Phanalytix is a tool to help new users explore the band or Phish fans to figure out what show to listen to next. The research and data collection that went into creating the app helped uncover some interesting information. There are many resources out there that archive phish shows and analyze trends, but Phanalytix seeks to create applications for all this data, making it interactive and insightful.

The “Find a Show” component allows users to create a virtual concert with the given inputs for song/show recommendations. These inputs are dates, song length, rarity of songs, rating from Phish.net (Phish’s website), number of covers, number of debuts, number of teases within the song, oddities, and a time frame for year. Given these inputs, the app extracts a set of songs which fulfill the user’s criteria. It also provides the link so that users can stream the songs, and some basic information about the show date, location, and venue. The “Show Map” component is another cool feature in the app. It’s a map of the world with pinpoints that indicate locations Phish has performed at in the past. Upon clicking on the pins, users can see the venue name and the number of shows performed there.

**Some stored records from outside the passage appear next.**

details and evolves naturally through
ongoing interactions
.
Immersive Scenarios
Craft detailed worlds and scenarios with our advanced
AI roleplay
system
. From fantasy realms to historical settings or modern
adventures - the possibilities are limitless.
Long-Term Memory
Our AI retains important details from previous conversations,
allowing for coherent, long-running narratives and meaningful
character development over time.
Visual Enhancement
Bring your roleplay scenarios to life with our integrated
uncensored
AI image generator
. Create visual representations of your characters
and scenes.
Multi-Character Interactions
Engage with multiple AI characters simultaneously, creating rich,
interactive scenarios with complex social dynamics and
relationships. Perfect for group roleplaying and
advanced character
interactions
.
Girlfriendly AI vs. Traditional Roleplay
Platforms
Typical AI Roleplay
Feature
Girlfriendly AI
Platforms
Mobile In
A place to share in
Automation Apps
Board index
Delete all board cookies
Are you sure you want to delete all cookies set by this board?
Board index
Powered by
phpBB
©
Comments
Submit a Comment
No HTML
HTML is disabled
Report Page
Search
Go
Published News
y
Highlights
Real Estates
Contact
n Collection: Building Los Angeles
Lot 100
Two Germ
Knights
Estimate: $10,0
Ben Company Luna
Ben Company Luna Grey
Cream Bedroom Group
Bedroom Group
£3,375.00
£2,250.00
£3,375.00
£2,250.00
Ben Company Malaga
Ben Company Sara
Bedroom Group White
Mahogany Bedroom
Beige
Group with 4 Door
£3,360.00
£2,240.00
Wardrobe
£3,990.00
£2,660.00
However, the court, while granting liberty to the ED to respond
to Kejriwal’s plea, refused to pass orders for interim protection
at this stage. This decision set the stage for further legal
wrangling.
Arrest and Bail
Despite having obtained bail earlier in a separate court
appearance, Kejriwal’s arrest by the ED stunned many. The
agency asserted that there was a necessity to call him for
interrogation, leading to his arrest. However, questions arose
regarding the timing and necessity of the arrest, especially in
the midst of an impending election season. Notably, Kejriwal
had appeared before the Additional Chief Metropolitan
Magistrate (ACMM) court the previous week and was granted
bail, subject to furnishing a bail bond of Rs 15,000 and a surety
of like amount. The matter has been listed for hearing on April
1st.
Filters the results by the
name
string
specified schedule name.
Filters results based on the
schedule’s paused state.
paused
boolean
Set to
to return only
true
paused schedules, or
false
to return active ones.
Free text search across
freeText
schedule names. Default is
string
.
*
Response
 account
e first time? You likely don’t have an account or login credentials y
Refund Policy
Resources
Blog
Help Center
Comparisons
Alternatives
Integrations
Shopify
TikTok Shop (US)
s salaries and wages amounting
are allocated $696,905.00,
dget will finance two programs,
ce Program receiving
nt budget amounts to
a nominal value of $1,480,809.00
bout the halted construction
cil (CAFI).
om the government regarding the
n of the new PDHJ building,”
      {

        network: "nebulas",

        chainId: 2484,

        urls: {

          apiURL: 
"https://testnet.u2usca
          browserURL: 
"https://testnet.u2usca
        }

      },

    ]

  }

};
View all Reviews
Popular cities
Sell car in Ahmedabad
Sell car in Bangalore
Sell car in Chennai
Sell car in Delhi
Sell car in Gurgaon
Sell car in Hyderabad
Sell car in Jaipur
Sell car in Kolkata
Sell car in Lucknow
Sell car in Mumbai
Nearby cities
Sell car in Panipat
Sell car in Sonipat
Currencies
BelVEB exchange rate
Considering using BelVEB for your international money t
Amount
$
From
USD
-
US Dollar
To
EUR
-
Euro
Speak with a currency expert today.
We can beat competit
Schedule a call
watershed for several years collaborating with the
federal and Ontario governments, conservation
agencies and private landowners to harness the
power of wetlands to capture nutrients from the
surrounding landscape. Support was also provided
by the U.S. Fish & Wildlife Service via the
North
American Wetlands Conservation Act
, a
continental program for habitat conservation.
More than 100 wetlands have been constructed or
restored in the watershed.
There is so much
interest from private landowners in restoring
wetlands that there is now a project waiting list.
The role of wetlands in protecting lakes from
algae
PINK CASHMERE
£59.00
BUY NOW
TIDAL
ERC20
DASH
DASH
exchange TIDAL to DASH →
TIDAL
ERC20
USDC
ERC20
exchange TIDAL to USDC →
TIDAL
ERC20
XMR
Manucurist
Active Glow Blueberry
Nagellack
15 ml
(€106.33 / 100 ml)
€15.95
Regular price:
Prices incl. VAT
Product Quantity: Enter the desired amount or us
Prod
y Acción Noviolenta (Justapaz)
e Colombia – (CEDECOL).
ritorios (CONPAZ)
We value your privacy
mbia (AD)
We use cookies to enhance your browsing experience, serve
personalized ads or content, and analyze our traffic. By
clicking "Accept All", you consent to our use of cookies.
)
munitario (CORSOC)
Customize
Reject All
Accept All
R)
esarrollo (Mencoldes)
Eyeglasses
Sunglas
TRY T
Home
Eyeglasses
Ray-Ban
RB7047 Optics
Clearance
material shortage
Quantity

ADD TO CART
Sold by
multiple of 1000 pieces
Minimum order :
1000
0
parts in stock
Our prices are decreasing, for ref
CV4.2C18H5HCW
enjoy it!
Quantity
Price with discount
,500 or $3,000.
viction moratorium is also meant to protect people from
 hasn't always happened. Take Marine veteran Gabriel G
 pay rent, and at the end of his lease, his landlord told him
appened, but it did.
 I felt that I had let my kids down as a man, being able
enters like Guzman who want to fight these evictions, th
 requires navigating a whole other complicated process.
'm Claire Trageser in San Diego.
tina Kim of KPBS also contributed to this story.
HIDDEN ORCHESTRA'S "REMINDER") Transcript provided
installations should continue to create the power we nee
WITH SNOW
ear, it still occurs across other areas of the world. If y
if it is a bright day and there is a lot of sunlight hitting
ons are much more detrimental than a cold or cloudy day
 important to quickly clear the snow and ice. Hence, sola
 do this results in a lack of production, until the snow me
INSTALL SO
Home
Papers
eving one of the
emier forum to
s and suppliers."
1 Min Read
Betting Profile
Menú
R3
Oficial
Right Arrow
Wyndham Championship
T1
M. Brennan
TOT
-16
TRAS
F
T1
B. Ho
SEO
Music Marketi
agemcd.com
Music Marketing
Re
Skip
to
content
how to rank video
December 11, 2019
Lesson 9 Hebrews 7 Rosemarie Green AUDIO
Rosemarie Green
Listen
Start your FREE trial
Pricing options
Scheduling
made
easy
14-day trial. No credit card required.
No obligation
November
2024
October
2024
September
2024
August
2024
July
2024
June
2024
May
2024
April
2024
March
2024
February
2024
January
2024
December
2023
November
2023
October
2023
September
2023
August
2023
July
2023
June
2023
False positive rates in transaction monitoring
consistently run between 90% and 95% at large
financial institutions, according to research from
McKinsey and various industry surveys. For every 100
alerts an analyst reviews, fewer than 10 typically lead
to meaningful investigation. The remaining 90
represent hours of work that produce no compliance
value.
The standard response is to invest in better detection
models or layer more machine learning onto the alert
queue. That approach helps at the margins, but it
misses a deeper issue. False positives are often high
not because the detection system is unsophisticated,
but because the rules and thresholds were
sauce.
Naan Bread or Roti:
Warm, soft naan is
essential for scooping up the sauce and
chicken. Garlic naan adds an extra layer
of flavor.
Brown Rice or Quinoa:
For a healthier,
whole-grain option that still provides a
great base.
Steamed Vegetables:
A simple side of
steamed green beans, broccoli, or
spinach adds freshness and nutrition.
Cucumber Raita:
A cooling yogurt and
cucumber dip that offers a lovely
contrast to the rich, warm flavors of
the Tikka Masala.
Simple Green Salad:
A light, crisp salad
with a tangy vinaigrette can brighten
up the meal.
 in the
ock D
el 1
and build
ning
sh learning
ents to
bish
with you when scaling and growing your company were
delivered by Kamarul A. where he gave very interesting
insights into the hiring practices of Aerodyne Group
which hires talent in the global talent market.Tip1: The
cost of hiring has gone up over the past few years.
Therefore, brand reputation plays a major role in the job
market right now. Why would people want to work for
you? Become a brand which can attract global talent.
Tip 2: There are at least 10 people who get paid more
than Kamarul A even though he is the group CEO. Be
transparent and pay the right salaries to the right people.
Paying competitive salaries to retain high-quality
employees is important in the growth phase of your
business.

The app is embedded below:

Blog

There is also a blog which goes into more detail regarding the project. It includes information on the background of the band and our analysis, some interesting findings from the exploratory analysis results from our dataset, and a detailed explanation of the app. The blog can be found here, as well as its html file on the repository.

Process Notebook

Included in the project is a process notebook which describes the processes our group used to conduct the analysis. It includes the overview and motivation for our project, the initial questions we wanted to solve in our analysis, the data we used and methods involved in obtaining it, our exploratory data analysis, and the final analysis. It can be found here, and on the github repository.

Code

All our code for the project can be found on the repository for this page. This includes the RMarkdown file for the phanalytix.csv dataset and the r script for the shiny app.